I was on the shuttle going from central London to Heathrow. It was the very first time a younger person had stood up so that I could sit down. I was embarrassed, but the young lady was right, I was worn out. I thanked her and sat down. As things turned out she had to stand all the way to the airport and still had the grace to give me another broad smile as we went our separate ways. Of course I remember it. Not only was I relieved to sit down, but as she was so good-looking I was also, well, you know, a little bit buzzed.
And now I'm here thinking, why isn't life more full of buzzes like that, and why don't they go on happening when we think we've lost it? We're all human aren't we? Well I am anyway and even if it isn't exactly evidence of this, I am happy to admit that the memory of that young lady's gesture entertained me throughout my flight. No wonder I now discover that several years later I have still not deleted her from my memory bank.
You enjoying this? Good. But be warned, I'm now going to talk religion and as you know, religion can be a right spoilsport. Heavy, stodgy, not at all cheerful as Good News should surely be. So why am I going to drag religion into such a nice little reverie? Well, the truth is, and this may surprise you, it doesn't need much dragging.

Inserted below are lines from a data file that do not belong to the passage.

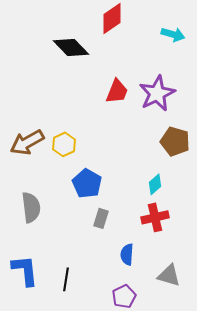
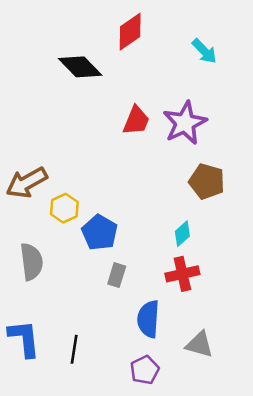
cyan arrow: (173, 34) -> (204, 51), turned 30
yellow hexagon: (64, 144) -> (64, 208), moved
blue semicircle: (127, 254) -> (148, 319), size x1.4

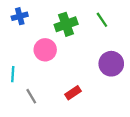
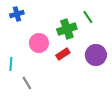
green cross: (66, 24) -> (67, 29), moved
red rectangle: (73, 93) -> (63, 54), moved

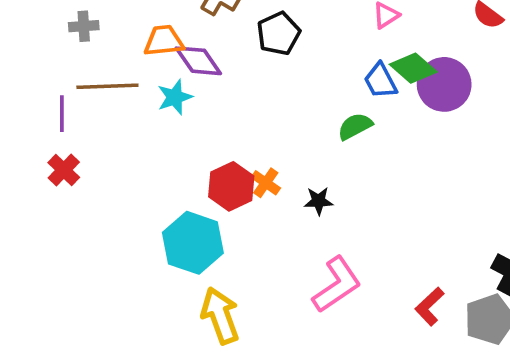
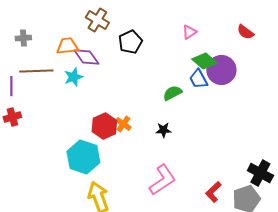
blue trapezoid: (380, 81) -> (198, 79), moved
red cross: (64, 170) -> (12, 117), turned 30
black star: (319, 201) -> (163, 130), moved

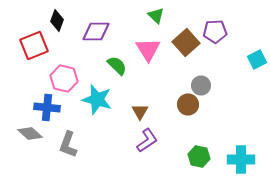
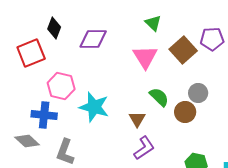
green semicircle: (117, 66) -> (159, 97), moved

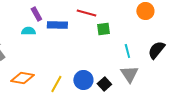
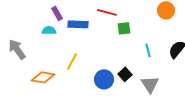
gray triangle: (129, 74) -> (150, 84), moved
yellow line: (56, 84) -> (72, 61), moved
black square: (104, 84) -> (125, 74), moved

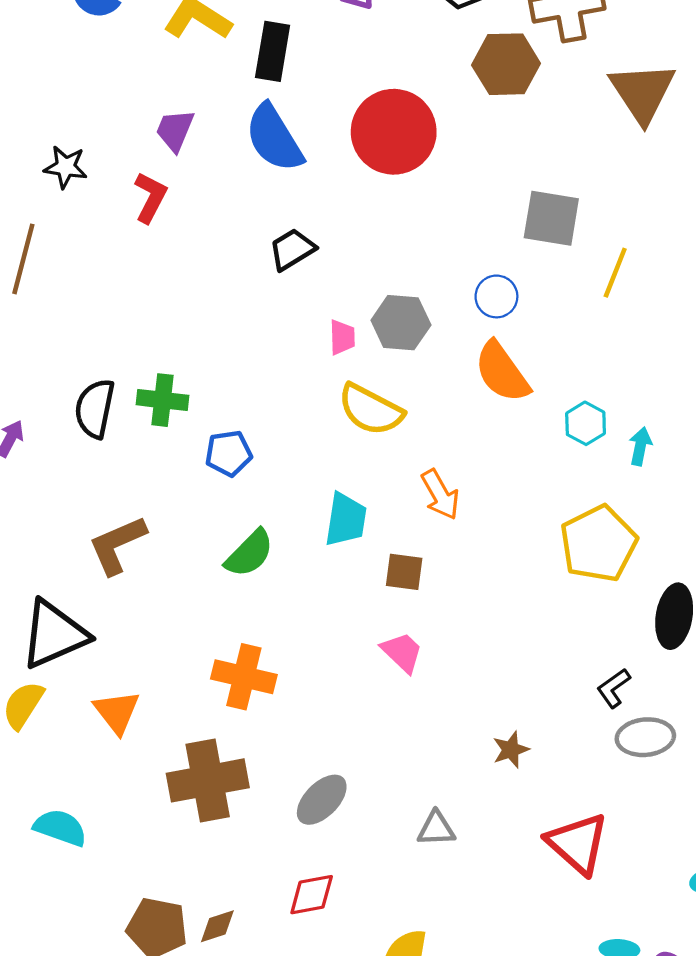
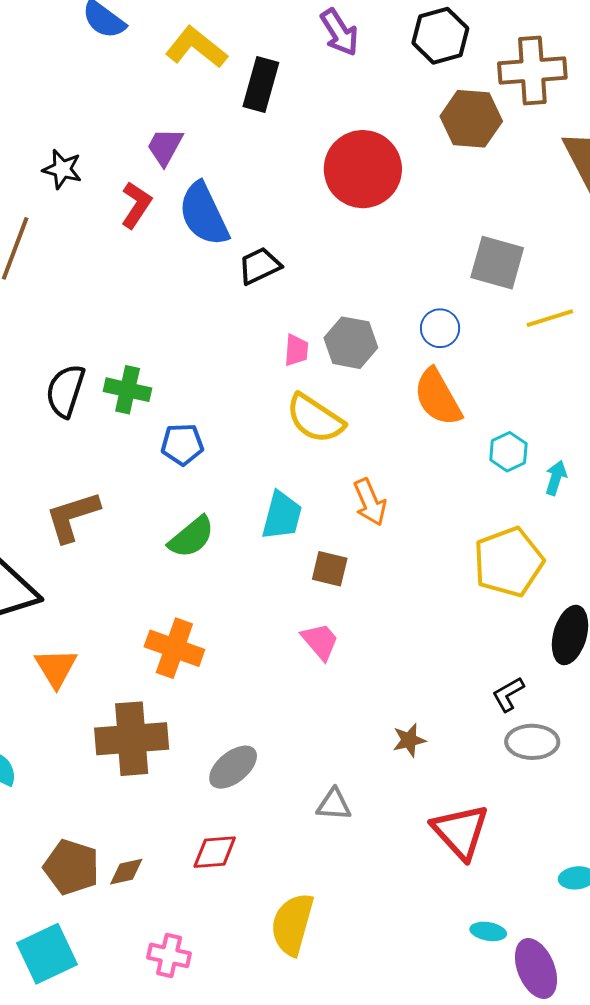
blue semicircle: (274, 138) -> (204, 214), moved
yellow line: (615, 273) -> (550, 318), turned 45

Yes, I will admit that when she stood to offer me her seat, my mind did not instantly turn to prayer, still less to theology. You'd hardly expect it to do so, would you? But on and off since then that little incident on the shuttle to Heathrow has given me a way into thinking and talking about the work of Jesus.
Organised Catholicism has special words to describe the work of Jesus; words such as Redemption, Salvation, Atonement. I think these words are important. I think Church teaching is important. If we did not have these it might well be that we would get carried away with some personal insight that entertains us. Let's be careful out there. Let's not find ourselves thinking that we have outgrown the language of the faith in which we were raised. Humility seems a safer approach. And yet...

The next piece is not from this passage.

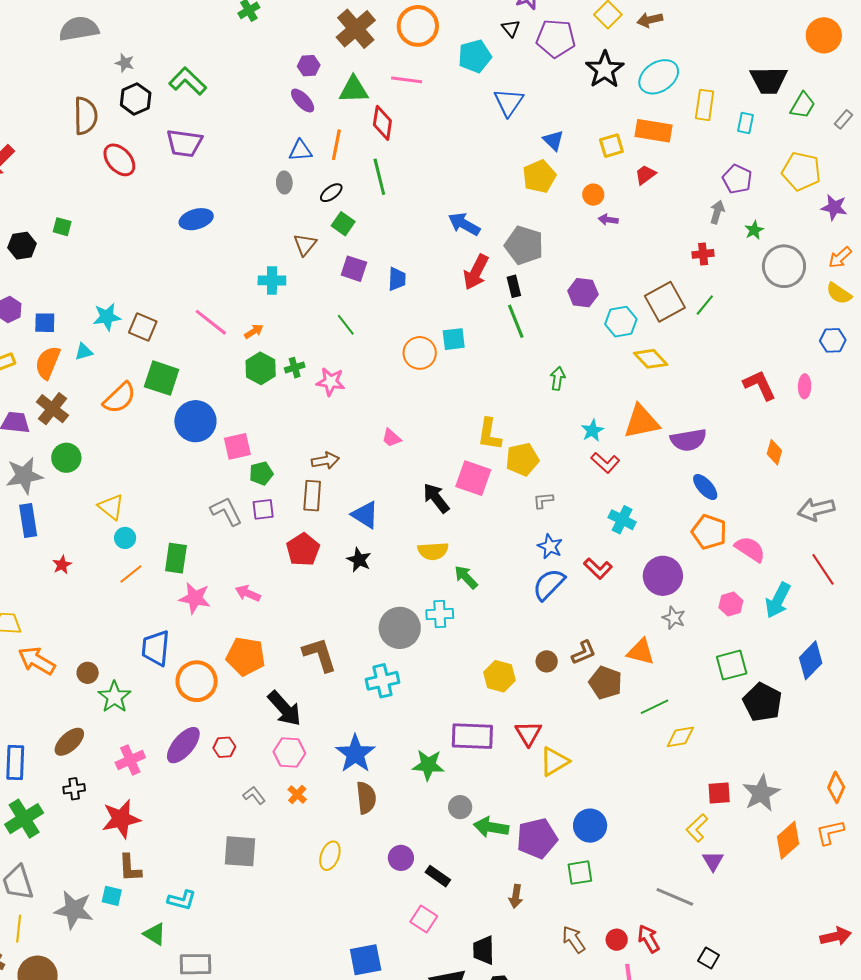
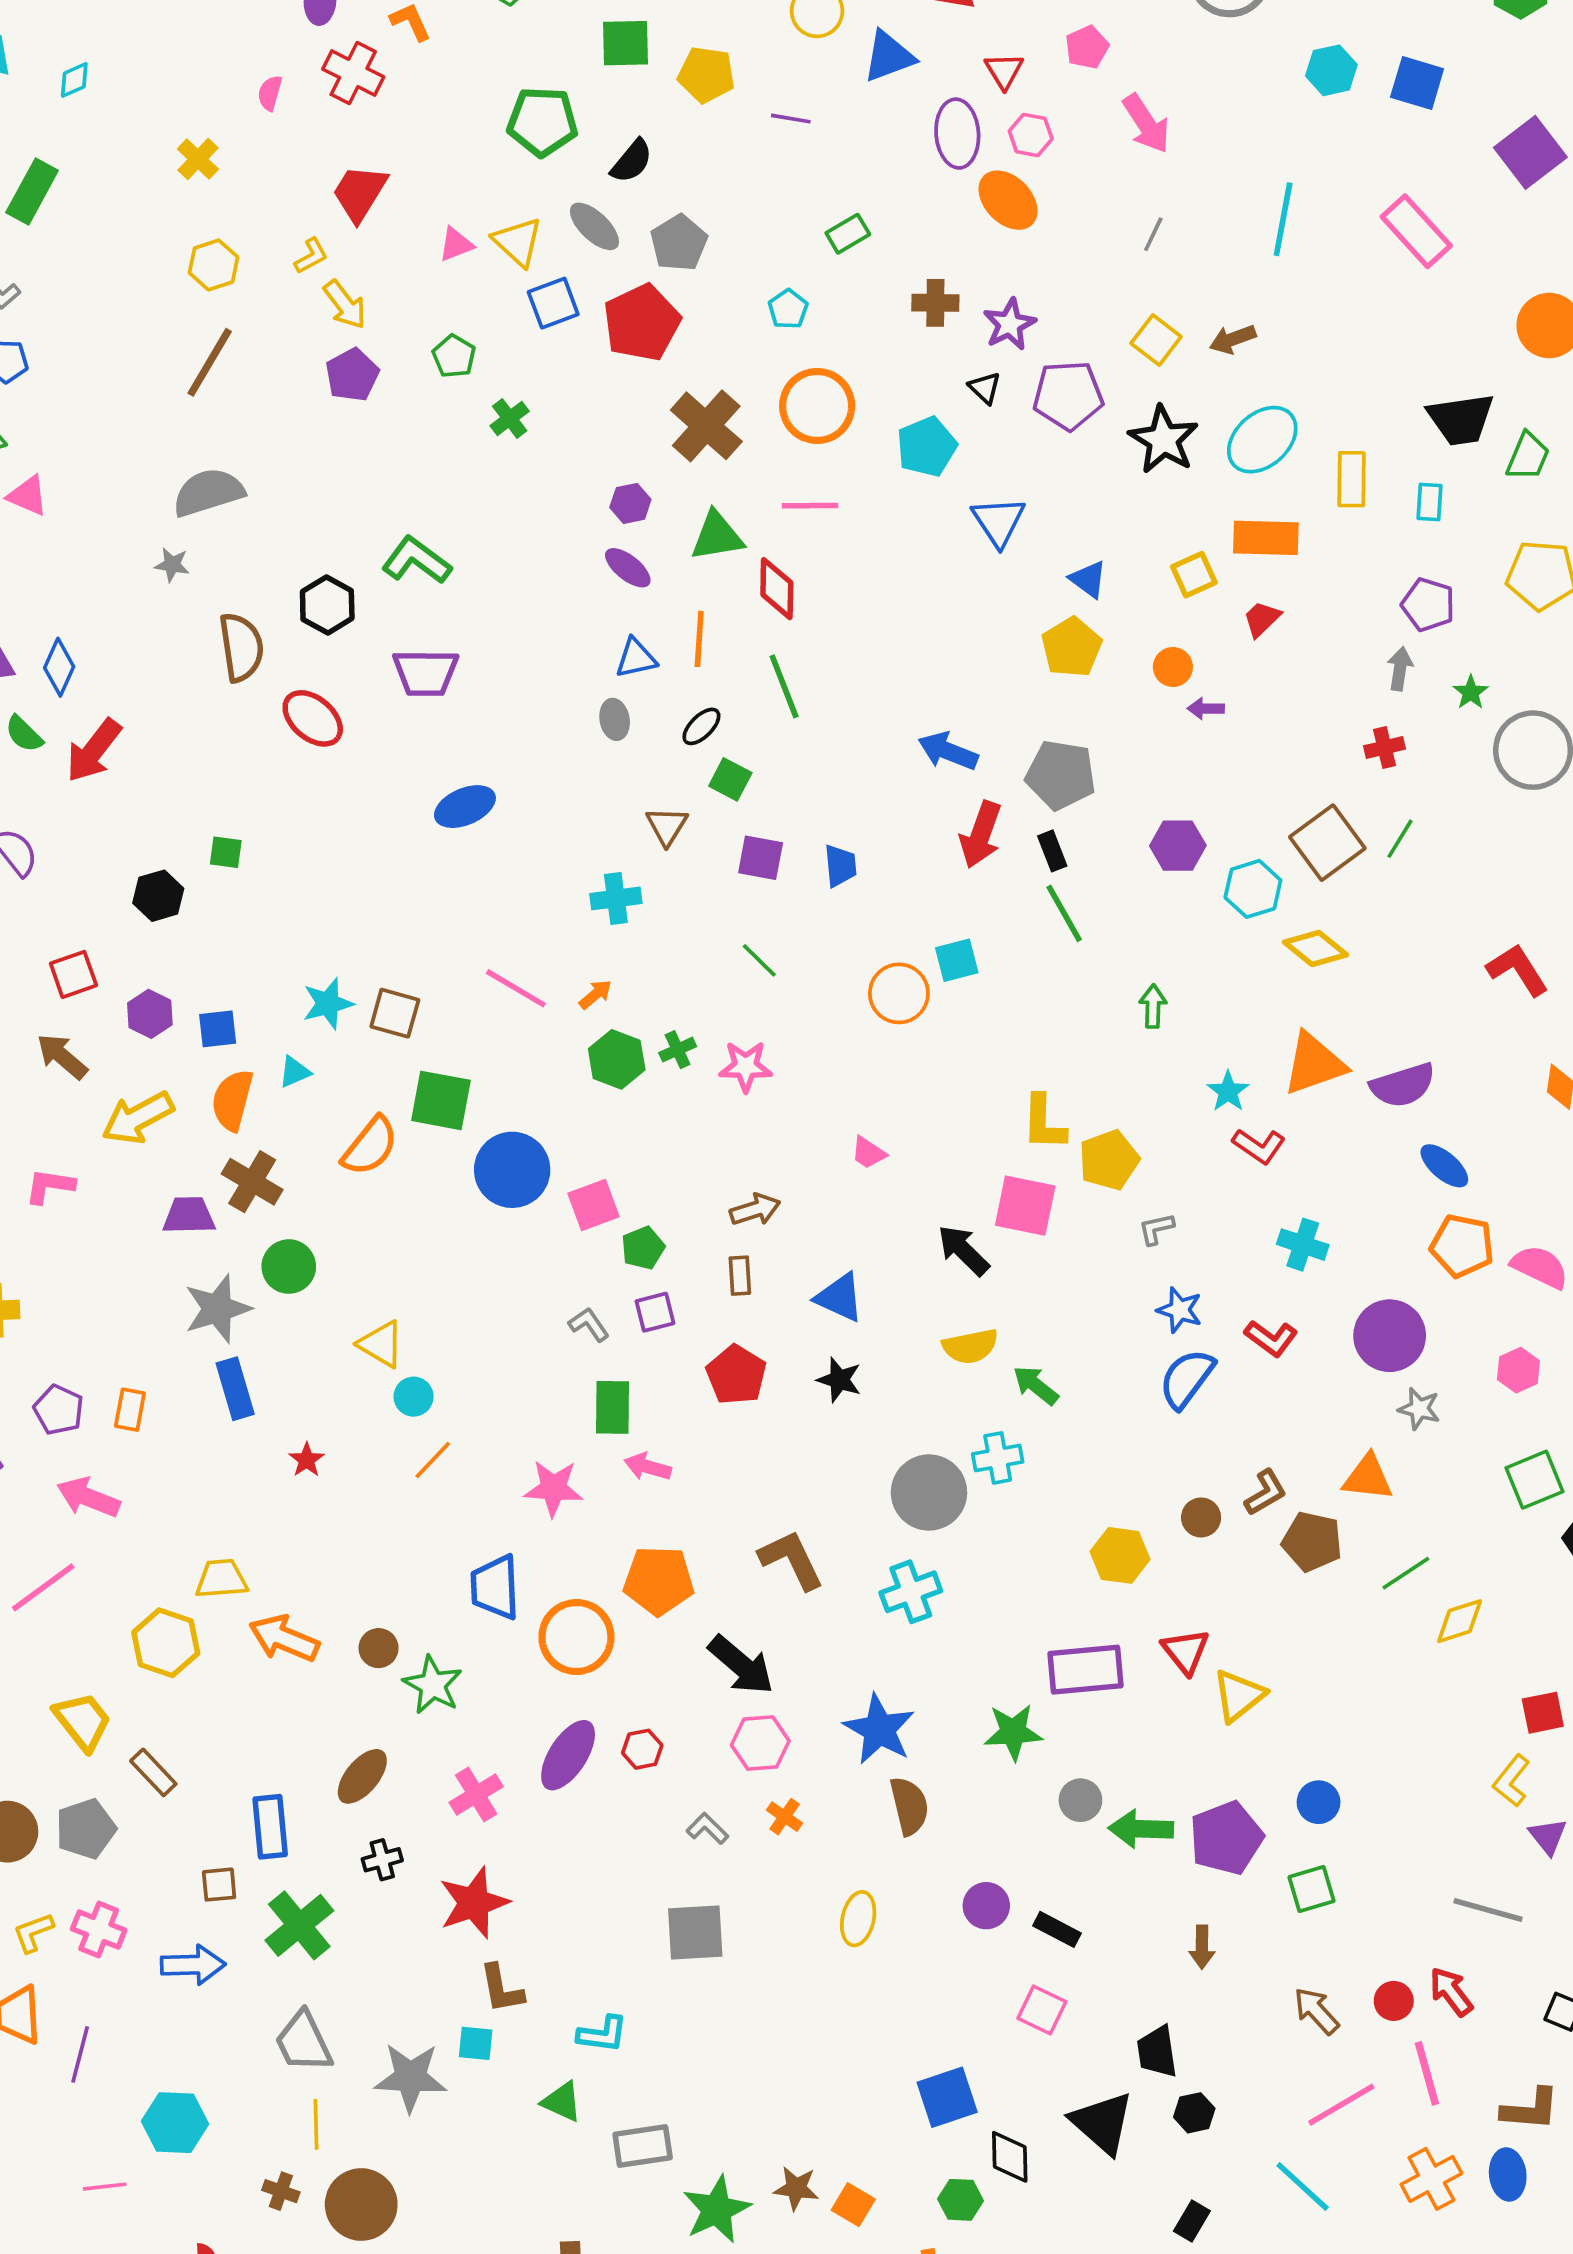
gray star: (125, 63) -> (172, 565), moved
brown rectangle: (312, 496) -> (740, 1276), size x0.7
gray L-shape: (226, 511) -> (589, 1324), size x0.7
green rectangle: (176, 558) -> (612, 1407), moved
blue circle: (590, 826) -> (1319, 1802), size x0.7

I've also met religious professionals who seem absorbed by their own learning. Jesus told us not to judge others so I will not do so, but it is hard not to think that some of the learned ones can talk correctly about the work of Jesus and still leave their hearers cold, untouched by the sheer goodness of the news they bring parcelled up in the language of orthodoxy. Whatever we say about the work of Jesus, we've got it wrong if it does not come across as Good News; does not fill us with gratitude.
This is where the memory of that young lady's kindness on the Heathrow shuttle still helps me. She saw me burdened and took my place. She put herself among those who stood so that I could rest. Early on in the Gospels, (Mark chapter 1) Jesus heals a Leper, someone who, because of his disease, could not mix with other people, but had to stay outside, away from the general mix. The consequence? Because he cured the Leper, Mark says, "Jesus could no longer go into a town openly but stayed outside in the country." In other words Jesus had not simply cured the Leper, he had taken the Leper's burden upon himself; swapped places with him.
Why do we call it GOOD Friday? On that day we do not remember some sad misfortune that befell the good man Jesus; life can be unfair to everyone. No, on Good Friday we remember that Jesus took our place. He saw that we were burdened and took that burden upon himself. Of course there have to be "correct" words to describe this gift from God, but whatever words we choose, the work of Jesus should give us the biggest of all buzzes for just when we thought we'd lost it, he paid the cost of our living.